Verified U-Boot on BBB?

DrewFustini · June 9, 2015, 7:22pm

Anyone familiar with doing "secure" boot on a BBB?

Someone raised the idea on another forum of secure boot on BBB:
http://www.element14.com/community/thread/43371/l/high-security-version-of-bbb

I came across this on LWN.net:

"Verified U-Boot"
https://lwn.net/Articles/571031/

It is from 2013 but does mention the BaegleBone Black:

"The crypto code is simple and does not deal with multiple indirections and
data conversions. In fact, it typically takes longer to hash a kernel
than it does to verify it using RSA. On a BeagleBone Black (OMAP4), it
takes about 6ms to verify a configuration and only adds 6.2KB to
U-Boot's code size."

It strikes me as wrong to equate BBB with OMAP4, but hopefully this
really is talking about the BBB.

thanks,
drew

RobertCNelson · June 9, 2015, 7:29pm

You'd have to special order the chips from TI... Unless your name is
Google/etc, i doubt you'd get access to it..

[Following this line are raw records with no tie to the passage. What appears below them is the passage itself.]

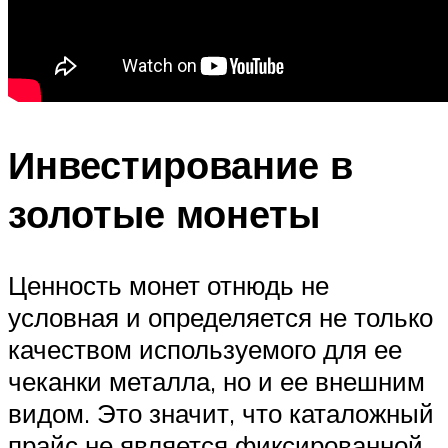
Инвестирование в
золотые монеты
Ценность монет отнюдь не
условная и определяется не только
качеством используемого для ее
чеканки металла, но и ее внешним
видом. Это значит, что каталожный
прайс не является фиксированной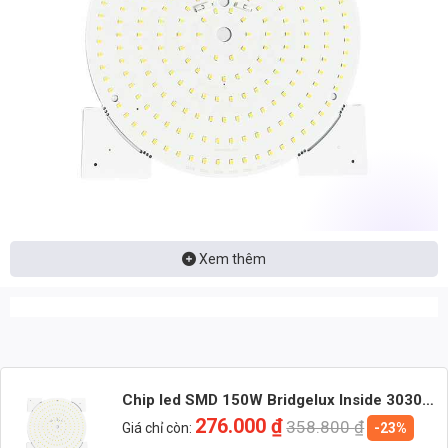
Xem thêm
Phân Tích Kỹ Thuật Chi Tiết
Chip LED SMD 150W Bridgelux Inside 3030 được thiết kế với những
tiêu chuẩn kỹ thuật cao, đảm bảo hiệu suất và độ bền tối ưu. Cấu
trúc chip bao gồm:
Chip led SMD 150W Bridgelux Inside 3030 –
Nhận báo giá đèn LED – tư vấn nhanh & giá tận xưởng
Trắng: Input 32V – 165 LED
276.000
₫
358.800
₫
Giá chỉ còn:
-23%
Nhắn: Loại đèn + Công suất + Số lượng để nhận báo giá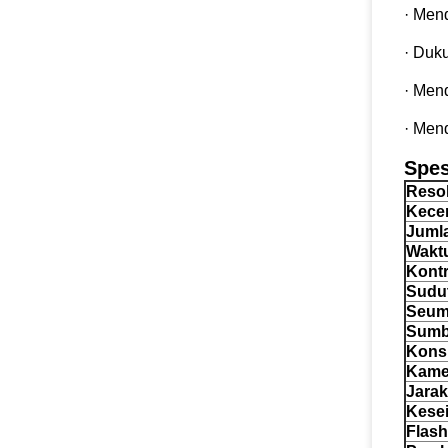
· Men
· Duk
· Men
· Mend
Spes
Resol
Kece
Juml
Wakt
Kont
Sudu
Seum
Sumbe
Kons
Kame
Jarak
Kese
Flas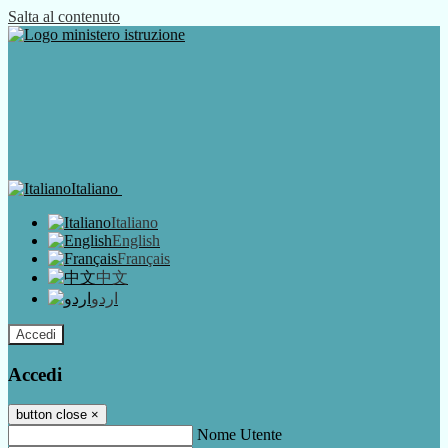
Salta al contenuto
Italiano
Italiano
English
Français
中文
اردو
Accedi
Accedi
button close
×
Nome Utente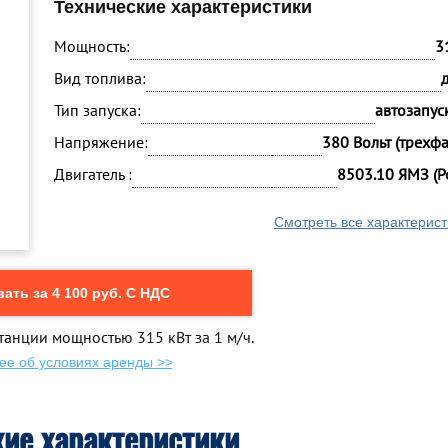
Технические характеристики
Мощность:
3
Вид топлива:
Тип запуска:
автозапуск
Напряжение:
380 Вольт (трехф
Двигатель :
8503.10 ЯМЗ (Р
Смотреть все характерист
ать за 4 100 руб. С НДС
танции мощностью 315 кВт за 1 м/ч.
ее об условиях аренды >>
кие характеристики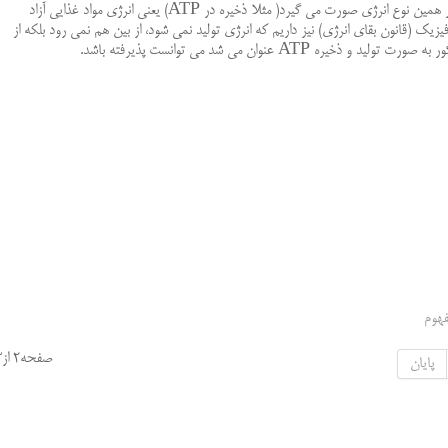
پيوندهاي شيميايي مواد غذايي) به شكل ديگري از همين نوع انرژي صورت مي گيرد( مثلا ذخيره در ATP) يعني انرژي مواد غذايي آزاد
يزيك (قانون بقاي انرژي) نيز داريم كه انرژي توليد نمي شود، از بين هم نمي رود بلكه از
AT عنوان مي شد مي توانست پذيرفته باشد.
فهوم
صفحه2 از3
پایان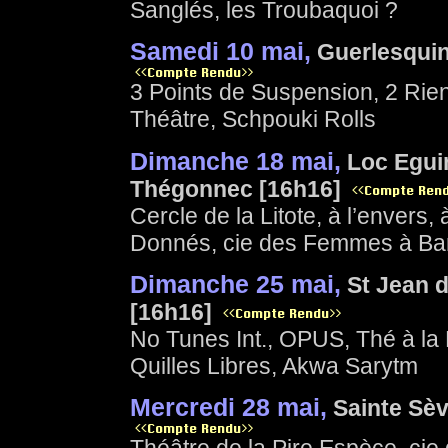
Sanglés, les Troubaquoi ?
Samedi 10 mai,
Guerlesquin
3 Points de Suspension, 2 Rien
Théâtre, Schpouki Rolls
Dimanche 18 mai,
Loc Egui
Thégonnec [16h16]
Cercle de la Litote, à l’envers,
Donnés, cie des Femmes à Ba
Dimanche 25 mai,
St Jean 
[16h16]
No Tunes Int., OPUS, Thé à la 
Quilles Libres, Akwa Sarytm
Mercredi 28 mai,
Sainte Sèv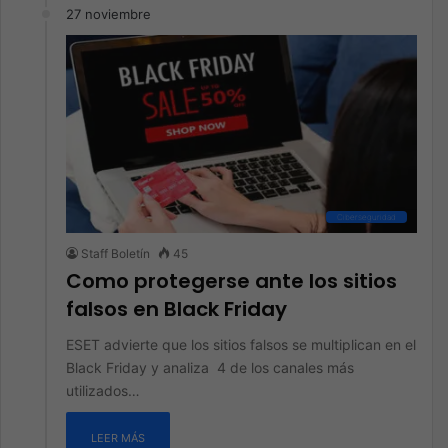
27 noviembre
Ciberseguridad
Staff Boletín
45
Como protegerse ante los sitios
falsos en Black Friday
ESET advierte que los sitios falsos se multiplican en el
Black Friday y analiza 4 de los canales más
utilizados…
LEER MÁS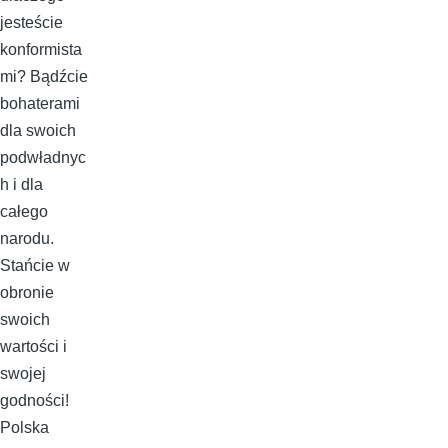
jesteście
konformista
mi? Bądźcie
bohaterami
dla swoich
podwładnyc
h i dla
całego
narodu.
Stańcie w
obronie
swoich
wartości i
swojej
godności!
Polska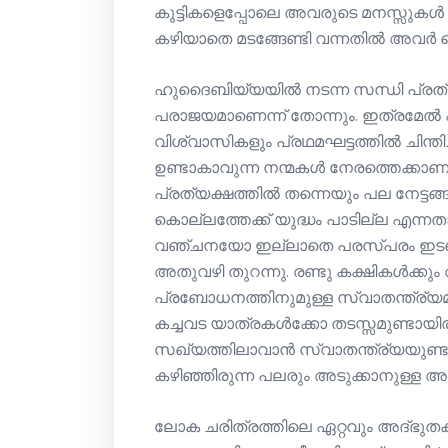
കുട്ടികളെപ്പോലെ അവരുടെ മനസ്സുകൾ 
കഴിയാതെ മടങ്ങേണ്ടി വന്നതിൽ അവർ നൊമ
ഹുദൈബിയ്യയിൽ നടന്ന സന്ധി പ്രത്യക
പരാജയമാണെന്ന് തോന്നും. ഇത്രമേൽ എന്ത
വിശ്വാസികളും പ്രഥമഘട്ടത്തിൽ ചിന്തിച
ഉണ്ടാകാവുന്ന നന്മകൾ നേരത്തെക്കാണാൻ പ്രവാചകർﷺക്ക്
പ്രത്യക്ഷത്തിൽ തന്നെയും പല നേട്ടങ്ങ
കൊല്ലത്തേക്ക് യുദ്ധം പാടില്ല എ
വഞ്ചനയോ ഇല്ലാതെ പരസ്പരം ഇടപെ
അതുവഴി തുറന്നു. രണ്ടു കക്ഷികൾക്
പ്രബോധനത്തിനുമുള്ള സ്വാതന്ത്ര്യമ
കച്ചവട യാത്രകൾക്കോ തടസ്സമുണ്ടായിര
സഖ്യത്തിലാവാൻ സ്വാതന്ത്ര്യയുണ്ട
കഴിഞ്ഞിരുന്ന പലരും അടുക്കാനുള്ള 
ലോക ചരിത്രത്തിലെ ഏറ്റവും അദ്ഭുതക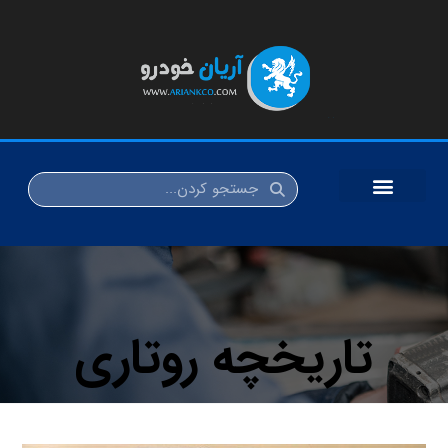
تاریخچه روتاری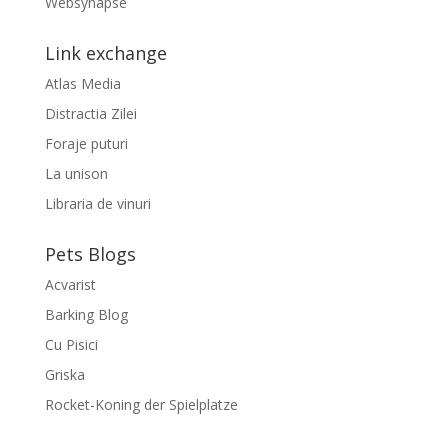
Websynapse
Link exchange
Atlas Media
Distractia Zilei
Foraje puturi
La unison
Libraria de vinuri
Pets Blogs
Acvarist
Barking Blog
Cu Pisici
Griska
Rocket-Koning der Spielplatze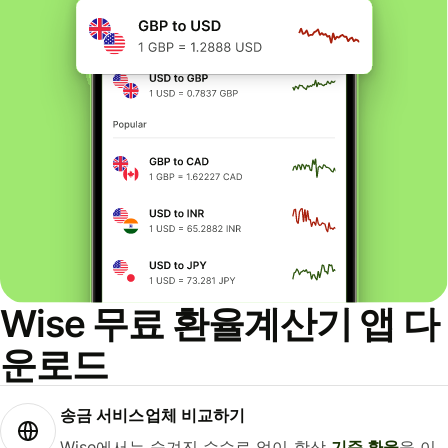
Wise 무료 환율계산기 앱 다
운로드
송금 서비스업체 비교하기
Wise에서는 숨겨진 수수료 없이 항상
기준 환율
을 이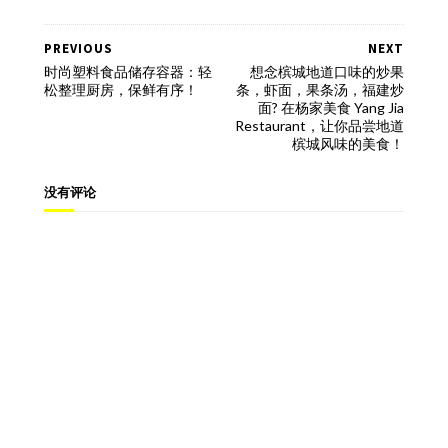
PREVIOUS
NEXT
时尚塑料食品储存容器：轻
想念槟城地道口味的炒果
松整理厨房，保鲜有序！
条，虾面，果条汤，福建炒
面? 在杨家美食 Yang Jia
Restaurant，让你品尝地道
槟城风味的美食！
没有评论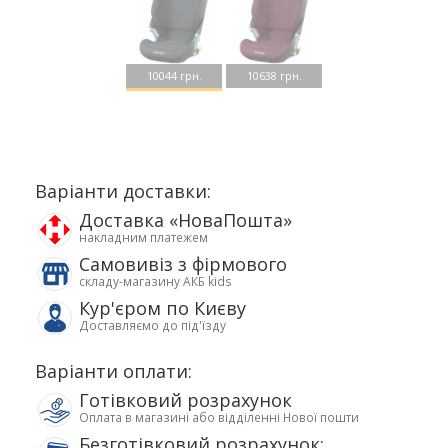
10044 грн.
10638 грн.
Варіанти доставки:
Доставка «НоваПошта»
накладним платежем
Самовивіз з фірмового
складу-магазину АКБ kids
Кур'єром по Києву
Доставляємо до під'їзду
Варіанти оплати:
Готівковий розрахунок
Оплата в магазині або відділенні Нової пошти
Безготівковий розрахунок: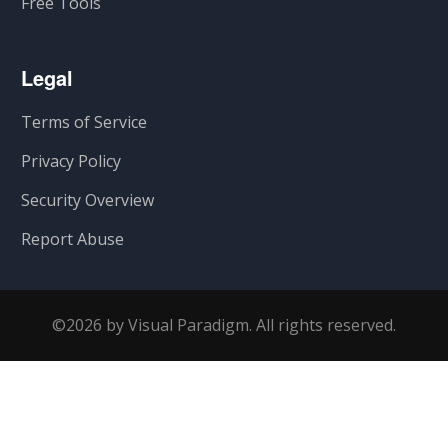
Free Tools
Legal
Terms of Service
Privacy Policy
Security Overview
Report Abuse
©2026 by Visual Paradigm. All rights reserved.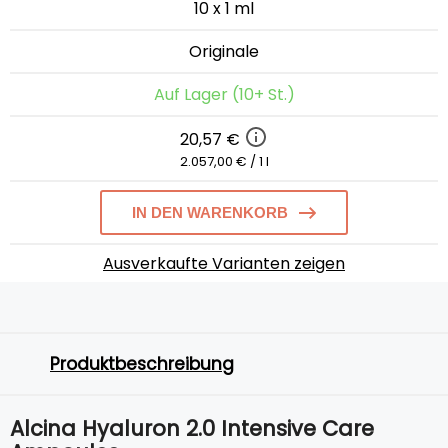
10 x 1 ml
Originale
Auf Lager (10+ St.)
20,57 €
2.057,00 € / 1 l
IN DEN WARENKORB
Ausverkaufte Varianten zeigen
Produktbeschreibung
Alcina Hyaluron 2.0 Intensive Care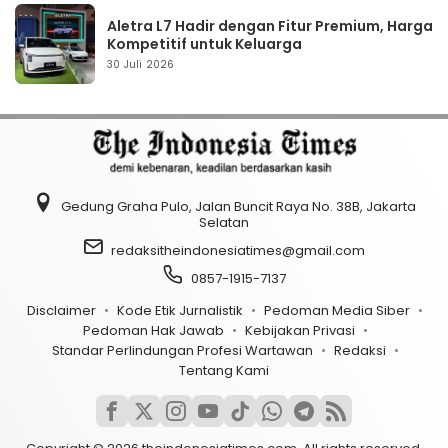
Aletra L7 Hadir dengan Fitur Premium, Harga
Kompetitif untuk Keluarga
30 Juli 2026
Gedung Graha Pulo, Jalan Buncit Raya No. 38B, Jakarta
Selatan
redaksitheindonesiatimes@gmail.com
0857-1915-7137
Disclaimer
Kode Etik Jurnalistik
Pedoman Media Siber
Pedoman Hak Jawab
Kebijakan Privasi
Standar Perlindungan Profesi Wartawan
Redaksi
Tentang Kami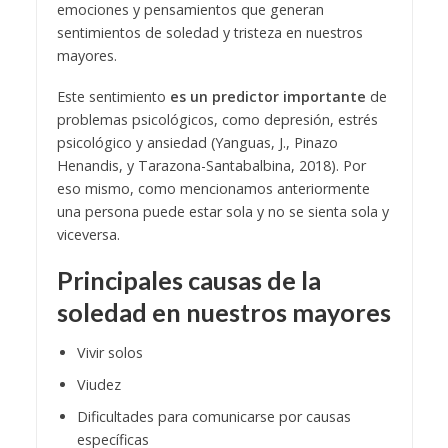
emociones y pensamientos que generan
sentimientos de soledad y tristeza en nuestros
mayores.
Este sentimiento
es un predictor importante
de
problemas psicológicos, como depresión, estrés
psicológico y ansiedad (Yanguas, J., Pinazo
Henandis, y Tarazona-Santabalbina, 2018). Por
eso mismo, como mencionamos anteriormente
una persona puede estar sola y no se sienta sola y
viceversa.
Principales causas de la
soledad en nuestros mayores
Vivir solos
Viudez
Dificultades para comunicarse por causas
específicas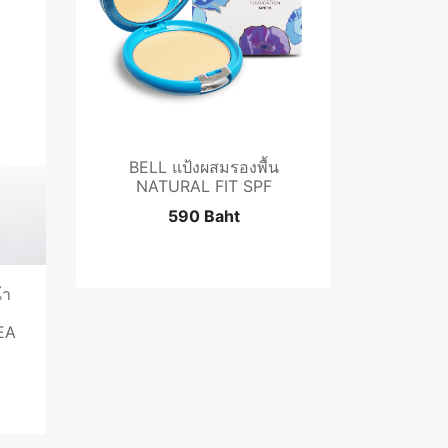
BELL แป้งผสมรองพื้น
NATURAL FIT SPF
590 Baht
้า
EA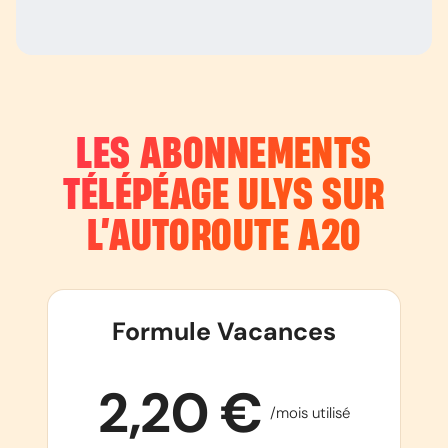
LES ABONNEMENTS
TÉLÉPÉAGE ULYS SUR
L’AUTOROUTE
A20
Formule Vacances
2,20 €
/mois utilisé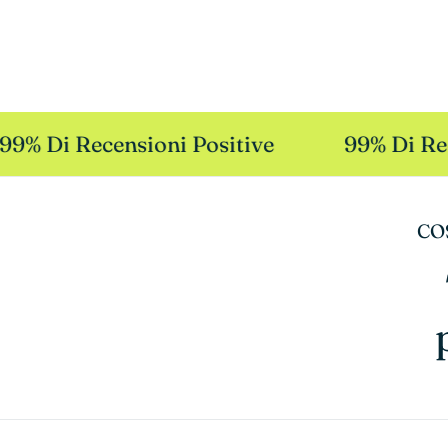
9% Di Recensioni Positive
99% Di Rece
CO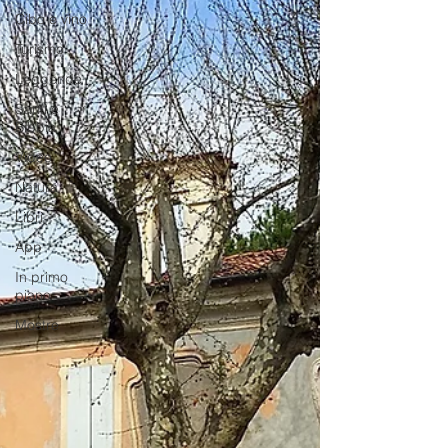
Cibo e vino
Turismo
Leggende
Santi e
Bibbia
Video
Natura
Libri
App
In primo
piano
Mostre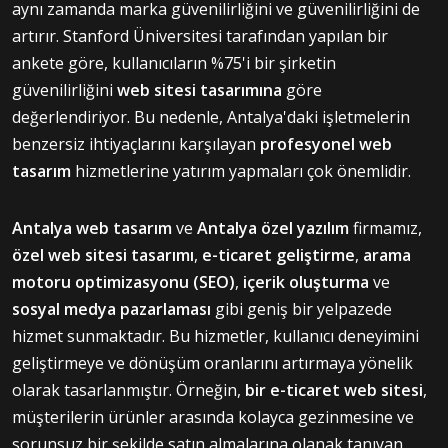
aynı zamanda marka güvenilirliğini ve güvenilirliğini de
artırır. Stanford Üniversitesi tarafından yapılan bir
ankete göre, kullanıcıların %75'i bir şirketin
güvenilirliğini
web sitesi tasarımına
göre
değerlendiriyor. Bu nedenle, Antalya'daki işletmelerin
benzersiz ihtiyaçlarını karşılayan
profesyonel web
tasarım
hizmetlerine yatırım yapmaları çok önemlidir.
Antalya web tasarım
ve
Antalya özel yazılım
firmamız,
özel web sitesi tasarımı
,
e-ticaret geliştirme
,
arama
motoru optimizasyonu (SEO)
,
içerik oluşturma
ve
sosyal medya pazarlaması
gibi geniş bir yelpazede
hizmet sunmaktadır. Bu hizmetler, kullanıcı deneyimini
geliştirmeye ve dönüşüm oranlarını artırmaya yönelik
olarak tasarlanmıştır. Örneğin,
bir e-ticaret web sitesi
,
müşterilerin ürünler arasında kolayca gezinmesine ve
sorunsuz bir şekilde satın almalarına olanak tanıyan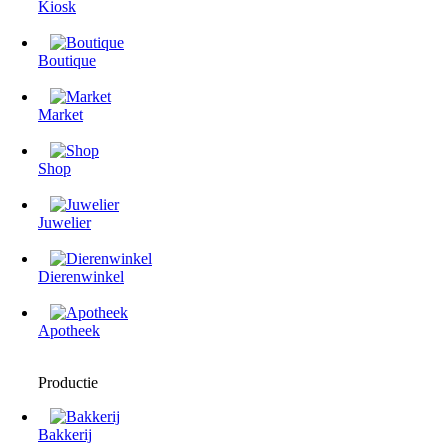
Kiosk
Boutique
Market
Shop
Juwelier
Dierenwinkel
Apotheek
Productie
Bakkerij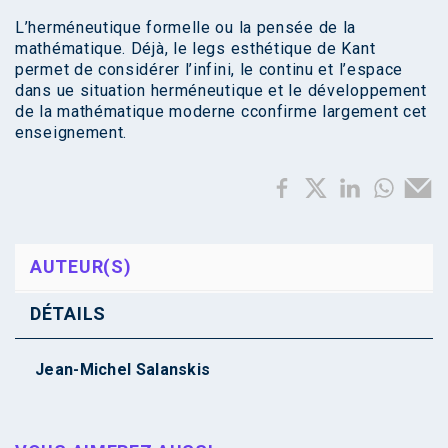
L’herméneutique formelle ou la pensée de la
mathématique. Déjà, le legs esthétique de Kant
permet de considérer l’infini, le continu et l’espace
dans ue situation herméneutique et le développement
de la mathématique moderne cconfirme largement cet
enseignement.
AUTEUR(S)
DÉTAILS
Jean-Michel Salanskis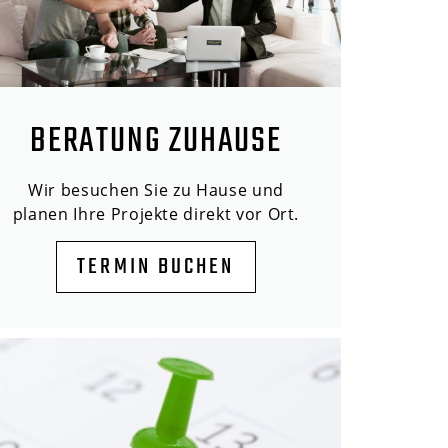
BERATUNG ZUHAUSE
Wir besuchen Sie zu Hause und
planen Ihre Projekte direkt vor Ort.
TERMIN BUCHEN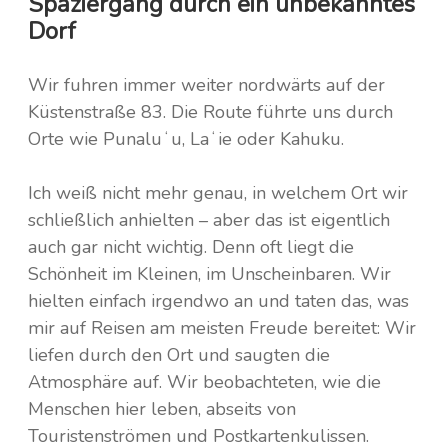
Spaziergang durch ein unbekanntes
Dorf
Wir fuhren immer weiter nordwärts auf der
Küstenstraße 83. Die Route führte uns durch
Orte wie Punaluʻu, Laʻie oder Kahuku.
Ich weiß nicht mehr genau, in welchem Ort wir
schließlich anhielten – aber das ist eigentlich
auch gar nicht wichtig. Denn oft liegt die
Schönheit im Kleinen, im Unscheinbaren. Wir
hielten einfach irgendwo an und taten das, was
mir auf Reisen am meisten Freude bereitet: Wir
liefen durch den Ort und saugten die
Atmosphäre auf. Wir beobachteten, wie die
Menschen hier leben, abseits von
Touristenströmen und Postkartenkulissen.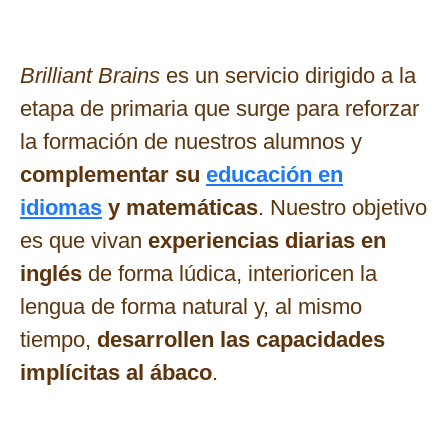
Brilliant Brains
es un servicio dirigido a la
etapa de primaria que surge para reforzar
la formación de nuestros alumnos y
complementar su
educación en
idiomas
y matemáticas
. Nuestro objetivo
es que vivan
experiencias diarias en
inglés
de forma lúdica, interioricen la
lengua de forma natural y, al mismo
tiempo,
desarrollen las capacidades
implícitas al ábaco
.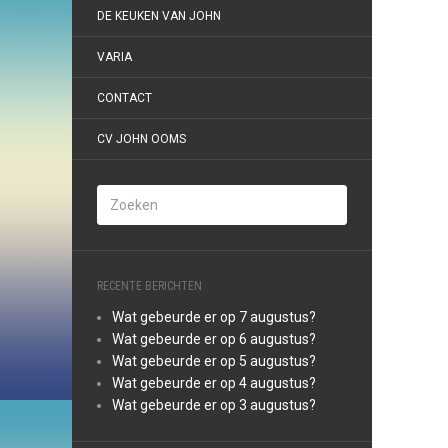
DE KEUKEN VAN JOHN
VARIA
CONTACT
CV JOHN OOMS
RECENTE BERICHTEN
Wat gebeurde er op 7 augustus?
Wat gebeurde er op 6 augustus?
Wat gebeurde er op 5 augustus?
Wat gebeurde er op 4 augustus?
Wat gebeurde er op 3 augustus?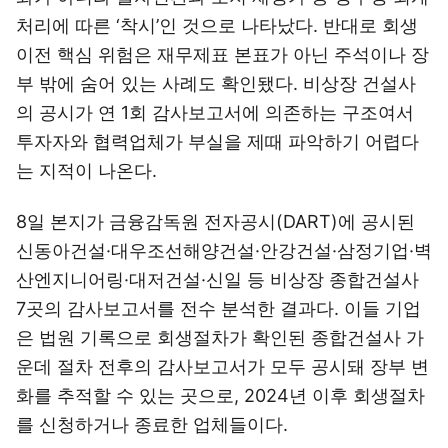
처리에 따른 ‘착시’인 것으로 나타났다. 반대로 회생
이전 핵심 위험은 재무제표 본표가 아닌 주석이나 장
부 밖에 숨어 있는 사례도 확인됐다. 비상장 건설사
의 공시가 연 1회 감사보고서에 의존하는 구조여서
투자자와 협력업체가 부실을 제때 파악하기 어렵다
는 지적이 나온다.
8일 본지가 금융감독원 전자공시(DART)에 공시된
신동아건설·대우조선해양건설·안강건설·삼정기업·벽
산엔지니어링·대저건설·신일 등 비상장 종합건설사
7곳의 감사보고서를 전수 분석한 결과다. 이들 기업
은 법원 기록으로 회생절차가 확인된 종합건설사 가
운데 절차 전후의 감사보고서가 모두 공시돼 장부 변
화를 추적할 수 있는 곳으로, 2024년 이후 회생절차
를 신청하거나 종료한 업체들이다.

If you want a secure bbb, it's best to dump it in a gallon of apoxy,
then a bucket of cement, then drop into the ocean..

Not useful, but secure...

Regards,

Gerald_Coley1 · June 9, 2015, 7:41pm

The design and the processor do not support secure boot.

Gerald

DrewFustini · June 9, 2015, 8:07pm

…that may still be useful for OpenROV

thanks for the quick answer, Gerald and Robert.